Alicia Cordoba lives in a house with bare cinderblock walls and a cement floor, divided from a small and very basic shop by a curtain made from an old sheet. The shop provides a precarious living; thick on the ground of Mexico’s urban streetscapes, especially in poor neighbourhoods, they offer snacks, soft drinks, soap, bleach, batteries and other prosaic things people need, items that earn the shop owner a peso here, fifty centavos there. This dark and unlovely shop, like so many others,  is a survival mechanism more than a business.

Alicia and her late husband, Concepcion Garcia, thought they would do better than this eventually, as he signed up to work at a greenhouse in Leamington, Ontario, for $7.25 an hour. Prior to that, Concepcion made about $80 a week in Mexico City, parking and washing cars. But a lot of the young men in Cujinco, the town where they lived with Alicia’s parents, were leaving for jobs in Canada through the Seasonal Agricultural Workers Program, and in the year 2000, he went too.

Working 70 hour weeks at Amco Produce, Concepcion was able to bring home enough money to buy a lot and build a basic structure for his wife and their young son. But one day sometime in the summer of 2003, the pesticide machine he was using came apart, spraying him in the face and upper body. Another Mexican working there, Francisco Garcia, says Conception wasn’t allowed to go clean up. He did apparently at some point see a doctor, but by the time he flew back home in October, Alicia’s husband was extremely ill. He had terrible headaches and began to hemorrhage from his left eye. He went several times to clinics in Mexico, but in early February 2004, died.
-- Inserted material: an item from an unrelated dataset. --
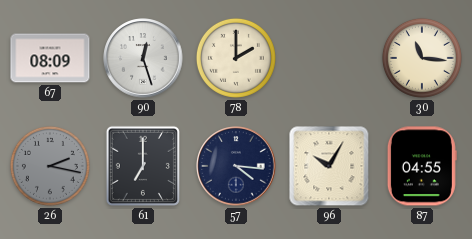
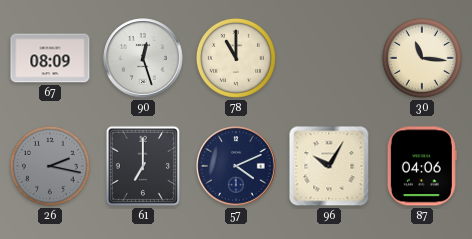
78: 2:00 -> 11:00
57: 4:16 -> 4:11
87: 04:55 -> 04:06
His death, says Alicia, left her “depressed, in debt and really really bad.” Barely scraping by, she has tried to claim some kind of compensation several times but to no avail. Because he was a temporary worker, no one has taken any responsibility for her husband’s workplace accident.

In fact the only people who have tried to help her is the United Food and Agricultural Workers Union, a union to which Concepcion didn’t even have the right to join. They gave her 5000 pesos to sew and embroider cloth bags which they sell, and that money allowed her to open the shop. But the lack of protection for temporary foreign workers in Canada remains. With almost 200,000 of them coming to Canada from all over the world in 2008 alone, one has to wonder how many more Alicias are out there, trying as best as they can to deal with their bad luck, government hand washing and corporate shirking of its legal obligations.